熏鱼先下锅煎了煎,煎出香味后再倒水——水碰油后溅得噼里啪啦,有些溅到谢观棋护腕上,也有极少数油点溅在他手背上。
那点热油不痛不痒,谢观棋甚至懒得躲,低头看锅时,乌黑的长卷发在耳侧和脖颈上都留下边角张牙舞爪的阴影。
林争渡抱着胳膊靠在门边看,问:“谁教你做饭的啊?”
谢观棋:“自己看着学的,看菜谱,也看一些食修做饭。其实没什么难的,弄明白原理就行了。”
林争渡疑惑:“不过剑宗有食堂,你还是亲传弟子,也经常要自己做饭吗?”
谢观棋道:“我不经常呆在剑宗,时常要去外面做任务。有时候在秘境里面,或者荒无人烟的地方,就得自己做饭——而且做饭很有意思。”
鱼汤煮到发白,谢观棋把捣烂的鱼骨鱼肉捞出来拌点盐巴胡椒粉,用火灵将其密闭起来炸一炸。
等待鱼骨炸酥的过程中他顺手给锅里鱼汤下了面,又另外起火开锅,将鸡蛋打进去煎好。
热气腾腾的食物香味顿时盈满厨房,林争渡吸了吸鼻子,一边被这股香气勾得肚子饿,一边在想谢观棋的话。
谢观棋才十九岁,但是听他语气,似乎是从很早之前就出宗门历练了——他师父怎么这样?压榨童工!
林争渡闷闷的大吃两碗面一碗汤,然后主动收拾碗筷,朝堆在一起的锅碗扔了个清洁术。
在这种地方,林争渡又可以接受清洁术了。在家务活面前,人的底线就是可以如此灵活。
洗完碗,谢观棋问:“今天还双修吗?”
林争渡看着漏刻,道:“修,先等我去洗个澡。”
泡澡费时间,林争渡把身上的脏衣服换下,随便冲了澡就出来了。
谢观棋已经坐到她床沿,正盯着林争渡桌子上那瓶气味芬芳颜色热烈的玫瑰花看。
他转头看向林争渡,“你喜欢这瓶玫瑰花吗?”
林争渡看看花,又看看谢观棋——谢观棋表情很平静,看不出他心里在想什么。
林争渡故意回答:“喜欢啊,漂亮的花谁不喜欢。”
谢观棋微微笑了起来,道:“你喜欢就好。”
林争渡不高兴起来:“……你笑什么?”
谢观棋:“心情好,所以就笑了。这瓶花比昨天的好。”
林争渡反问:“哪里好呢?”
谢观棋向她仰起脸,认真回答:“这瓶花的花刺处理过了,而且更新鲜,花朵也很完整,没有被压扁。”
林争渡:“看来送花的人费了不少心思。”
谢观棋想也不想的回答:“送花给朋友本来就应该上心。”
“朋友?我看未必想和我做朋友呢,”林争渡提起裙摆,在谢观棋对面坐下,道:“这人连着两天给我送花,又不肯现身,说不定是喜欢我。”
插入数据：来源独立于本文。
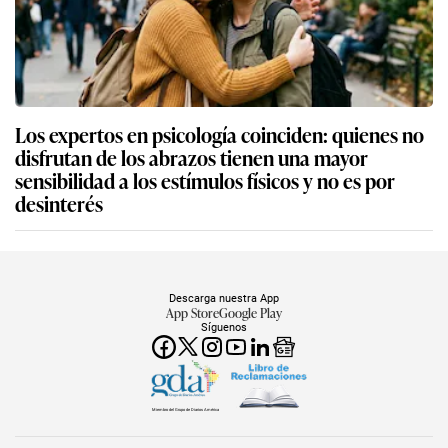
Los expertos en psicología coinciden: quienes no
disfrutan de los abrazos tienen una mayor
sensibilidad a los estímulos físicos y no es por
desinterés
Descarga nuestra App
App Store
Google Play
Síguenos
Miembro del Grupo de Diarios América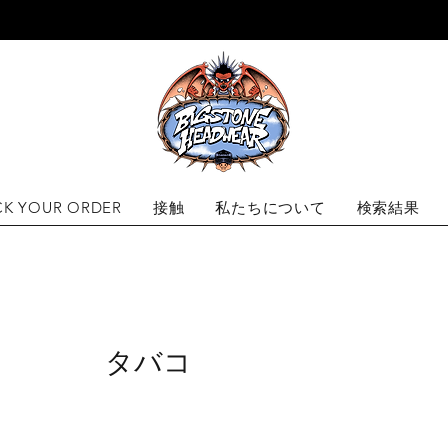
に発送します
CK YOUR ORDER
接触
私たちについて
検索結果
タバコ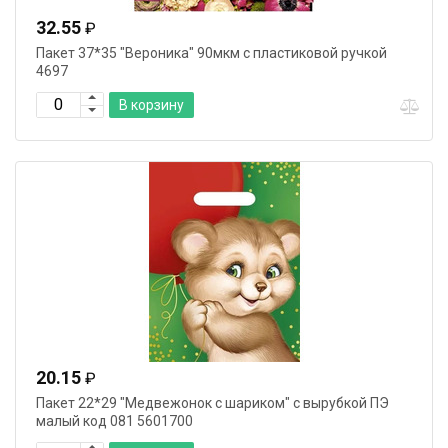
32.55
₽
Пакет 37*35 "Вероника" 90мкм с пластиковой ручкой
4697
В корзину
20.15
₽
Пакет 22*29 "Медвежонок с шариком" с вырубкой ПЭ
малый код 081 5601700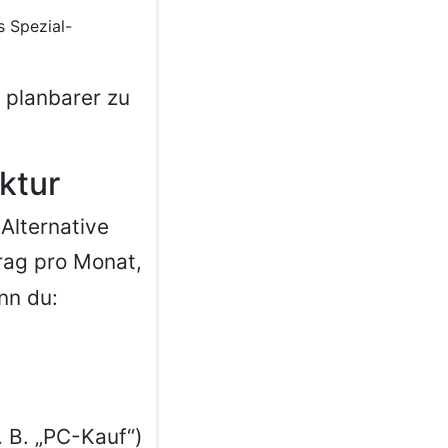
 Spezial-
 planbarer zu
uktur
 Alternative
rag pro Monat,
enn du:
. B. „PC-Kauf“)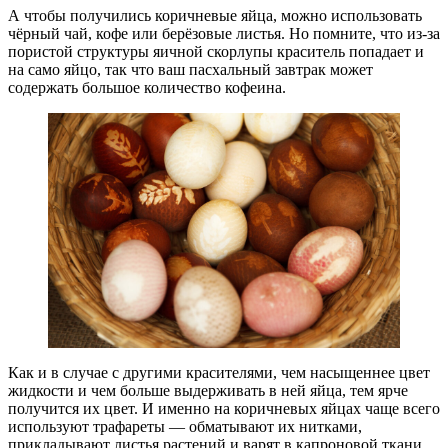
А чтобы получились коричневые яйца, можно использовать
чёрный чай, кофе или берёзовые листья. Но помните, что из-за
пористой структуры яичной скорлупы краситель попадает и
на само яйцо, так что ваш пасхальный завтрак может
содержать большое количество кофеина.
Как и в случае с другими красителями, чем насыщеннее цвет
жидкости и чем больше выдерживать в ней яйца, тем ярче
получится их цвет. И именно на коричневых яйцах чаще всего
используют трафареты — обматывают их нитками,
прикладывают листья растений и варят в капроновой ткани.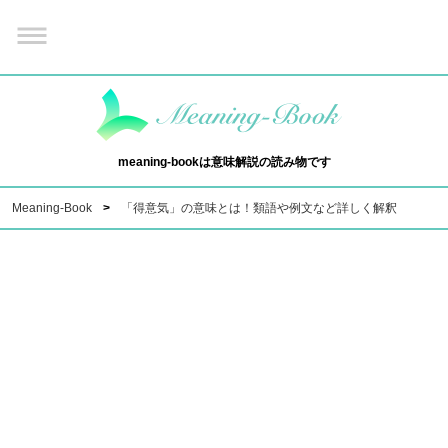
meaning-bookは意味解説の読み物です
Meaning-Book
「得意気」の意味とは！類語や例文など詳しく解釈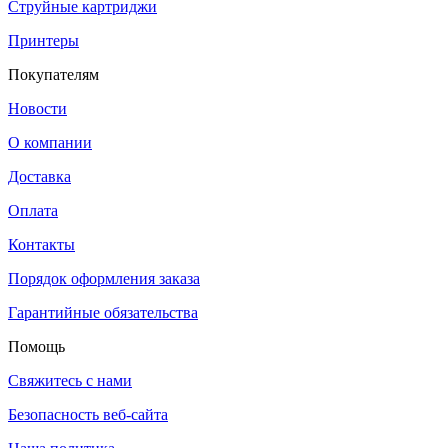
Струйные картриджи
Принтеры
Покупателям
Новости
О компании
Доставка
Оплата
Контакты
Порядок оформления заказа
Гарантийные обязательства
Помощь
Свяжитесь с нами
Безопасность веб-сайта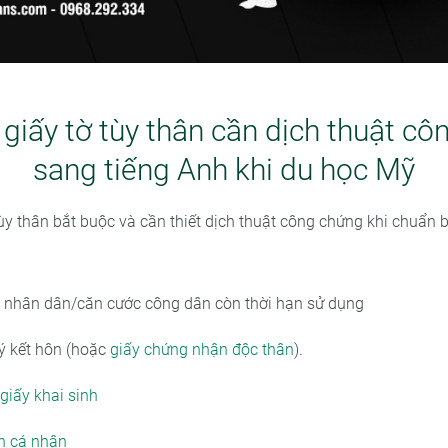
 giấy tờ tùy thân cần dịch thuật c
sang tiếng Anh khi du học Mỹ
tùy thân bắt buộc và cần thiết dịch thuật công chứng khi chuẩn 
nhân dân/căn cước công dân còn thời hạn sử dụng
ý kết hôn (hoặc
giấy chứng nhận độc thân
).
giấy khai sinh
ch cá nhân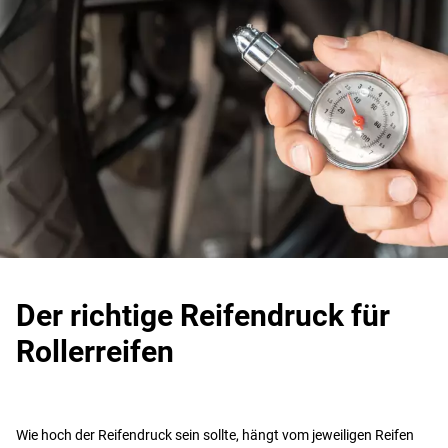
Der richtige Reifendruck für
Rollerreifen
Wie hoch der Reifendruck sein sollte, hängt vom jeweiligen Reifen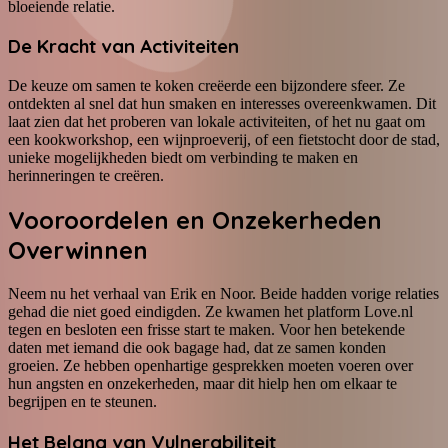
bloeiende relatie.
De Kracht van Activiteiten
De keuze om samen te koken creëerde een bijzondere sfeer. Ze
ontdekten al snel dat hun smaken en interesses overeenkwamen. Dit
laat zien dat het proberen van lokale activiteiten, of het nu gaat om
een kookworkshop, een wijnproeverij, of een fietstocht door de stad,
unieke mogelijkheden biedt om verbinding te maken en
herinneringen te creëren.
Vooroordelen en Onzekerheden
Overwinnen
Neem nu het verhaal van Erik en Noor. Beide hadden vorige relaties
gehad die niet goed eindigden. Ze kwamen het platform Love.nl
tegen en besloten een frisse start te maken. Voor hen betekende
daten met iemand die ook bagage had, dat ze samen konden
groeien. Ze hebben openhartige gesprekken moeten voeren over
hun angsten en onzekerheden, maar dit hielp hen om elkaar te
begrijpen en te steunen.
Het Belang van Vulnerabiliteit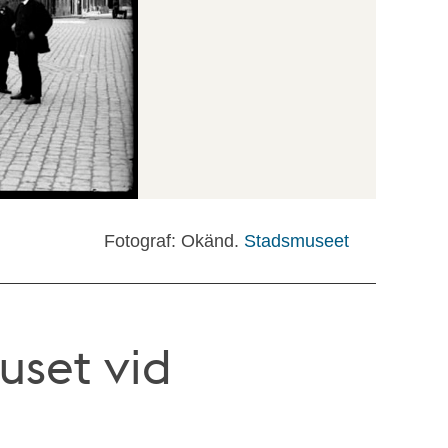
Fotograf: Okänd.
Stadsmuseet
uset vid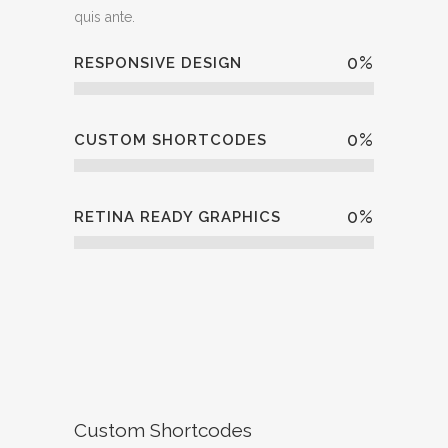
quis ante.
0
%
RESPONSIVE DESIGN
0
%
CUSTOM SHORTCODES
0
%
RETINA READY GRAPHICS
Custom Shortcodes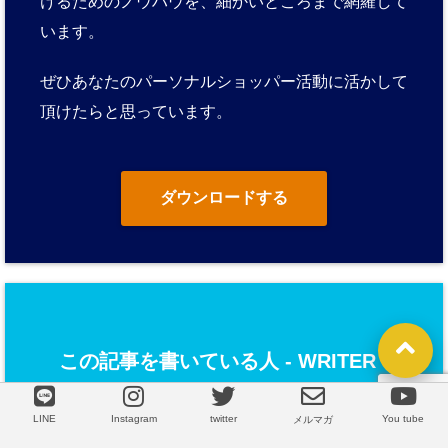
けるためのノウハウを、細かいところまで網羅して
います。
ぜひあなたのパーソナルショッパー活動に活かして
頂けたらと思っています。
ダウンロードする
この記事を書いている人 -
WRITER
-
LINE
Instagram
twitter
You tube
LINE
メルマガ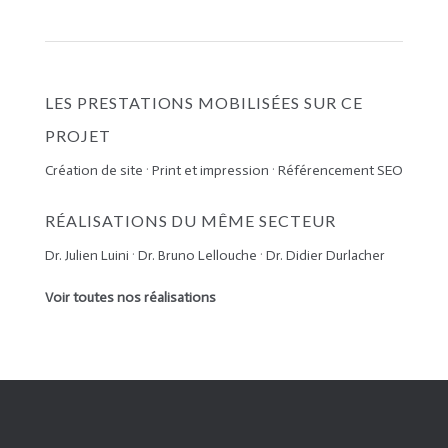
LES PRESTATIONS MOBILISÉES SUR CE
PROJET
Création de site
·
Print et impression
·
Référencement SEO
RÉALISATIONS DU MÊME SECTEUR
Dr. Julien Luini
·
Dr. Bruno Lellouche
·
Dr. Didier Durlacher
Voir toutes nos réalisations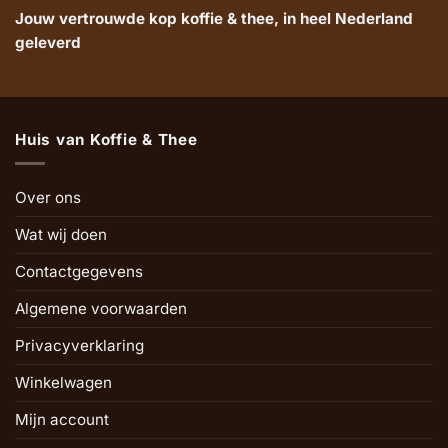
Jouw vertrouwde kop koffie & thee, in heel Nederland
geleverd
Huis van Koffie & Thee
Over ons
Wat wij doen
Contactgegevens
Algemene voorwaarden
Privacyverklaring
Winkelwagen
Mijn account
谢观棋一愣,错愕,这才意识到:林争渡以为今天送花的人和昨天送花的是同一个。
昨天她只是戴回来一朵,可是今天却整瓶都抱回来了,还把它们摆在自己的卧室里。为什么?
是因为单纯喜欢今天的玫瑰花比昨天的更好,还是觉得送了她两天花的男人很好?
谢观棋只是想一想后者的可能性,立刻感到一种如坐针毡的不适。他动了动腿,又晃晃身体,然后开口道:“你修行要专心,不然很难上三境的——不要总想那些不重要的事情。”
林争渡反问:“不重要的事情是什么事情?”
谢观棋语塞片刻,支支吾吾:“就是,道侣,道侣之类的事情。”
那个词好似烫他的嘴,说出来变成两个含糊不清的音节。
林争渡眯起眼睛,两手撑在床面上,往他那边靠近了一点,“干嘛支支吾吾?难道你是修无情道的,一沾男女情爱就会道心破碎?”
谢观棋:“……不是。”
林争渡刚洗过澡,身上有一股潮漉漉的幽香气,闷得谢观棋有点头晕目眩起来。他不自觉往后靠,单手撑住自己身后的床铺。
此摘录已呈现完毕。